When It Gets Cold, Head to Warm Macau for a Food Guide

When It Gets Cold, Head to Warm Macau for a Food Guide

📍 Macau · 👁 4272 reads · ❤️ 22 likes

The north is already hit by blizzards, and the south is gradually cooling down. Even Shenzhen is at ten to twenty degrees. At this time, what reason is there not to visit warm Macau? Today I recommend a few delicious shops that you can check out on your first trip to Macau!

This tea house with over fifty years of history has shed its ostentation, nestled in a noisy market yet remains peaceful amid the bustle, like a true hermit in the city. It opens every day at six in the morning and closes at one in the afternoon. The owner, in his fifties, has a transcendent detachment. The shop was passed down from his ancestors, and he has no ambition to make money, simply and honestly receiving guests from all directions.

This tea house still retains its decor from many years ago, with antique items on the shelves, calligraphy and paintings covering every wall, and old-fashioned overhead fans cutting the morning light into colorful shadows.

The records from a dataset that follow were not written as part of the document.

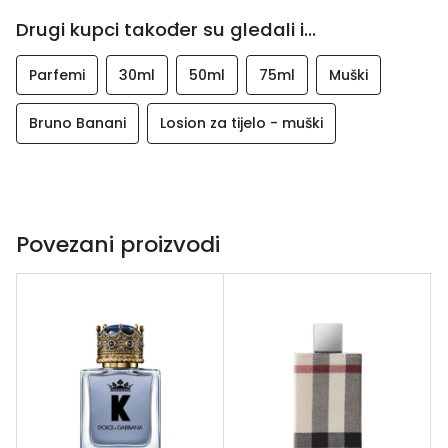
Drugi kupci također su gledali i...
Parfemi
30ml
50ml
75ml
Muški
Bruno Banani
Losion za tijelo - muški
Povezani proizvodi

When I was a freshman, if I had a report or presentation, I would definitely sit there early, holding my manuscript, ordering a basket of dim sum and a pot of fragrant tea, and my anxious heart would gradually calm down.

Before nine in the morning, the tea house is filled with elegant old-school gentlemen, regulars of this shop. They come every now and then carrying bird cages, greeting each other with good mornings, holding newspapers, ordering 'one cup and two pieces' (dim sum) and chatting about life's trivia, with listeners never tiring. After nine o'clock, young people in their twenties and thirties wake from sleep and come here to feel the remaining peaceful times, but the old gentlemen have already finished their morning tea and gone downstairs to buy groceries.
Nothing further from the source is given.